Introduction
Regular Cartesian coordinates are a method of describing the position of a point in a two- or three-dimensional space using numerical values. It involves a reference point called the origin and perpendicular lines known as axes.
In a two-dimensional system, points are represented by pairs of numbers (x, y). The x-coordinate indicates the horizontal distance from the origin, with negative values to the left and positive values to the right. The y-coordinate represents the vertical distance from the origin, with positive values upward and negative values downward. By combining these two numbers, we can determine the exact location of a point on a flat surface.
In a three-dimensional system, points are represented by triplets of numbers (x, y, z). The x-coordinate denotes the horizontal distance, the y-coordinate represents the vertical distance, and the z-coordinate indicates the depth or distance in or out of the flat surface. By utilizing these three numbers, we can identify the position of a point in a three-dimensional space.

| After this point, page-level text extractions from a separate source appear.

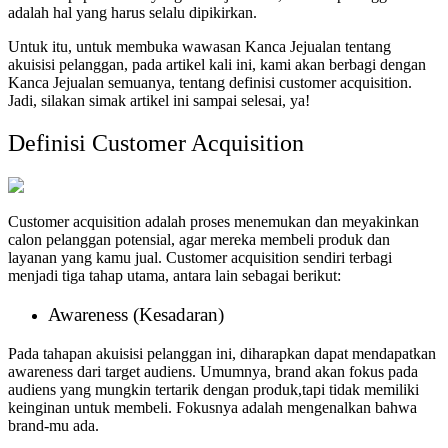
adalah hal yang harus selalu dipikirkan.
Untuk itu, untuk membuka wawasan Kanca Jejualan tentang
akuisisi pelanggan, pada artikel kali ini, kami akan berbagi dengan
Kanca Jejualan semuanya, tentang definisi customer acquisition.
Jadi, silakan simak artikel ini sampai selesai, ya!
Definisi Customer Acquisition
Customer acquisition adalah proses menemukan dan meyakinkan
calon pelanggan potensial, agar mereka membeli produk dan
layanan yang kamu jual. Customer acquisition sendiri terbagi
menjadi tiga tahap utama, antara lain sebagai berikut:
Awareness (Kesadaran)
Pada tahapan akuisisi pelanggan ini, diharapkan dapat mendapatkan
awareness dari target audiens. Umumnya, brand akan fokus pada
audiens yang mungkin tertarik dengan produk,tapi tidak memiliki
keinginan untuk membeli. Fokusnya adalah mengenalkan bahwa
brand-mu ada.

Regular Cartesian coordinates have practical applications in various mathematical and scientific fields. They enable us to measure distances between points, calculate the slopes of lines, determine angles between lines and planes, and represent geometric shapes and equations.
These coordinates are extensively employed in disciplines such as geometry, algebra, calculus, physics, and computer graphics. They provide a consistent and straightforward method to discuss the location of objects and their relationships within a space.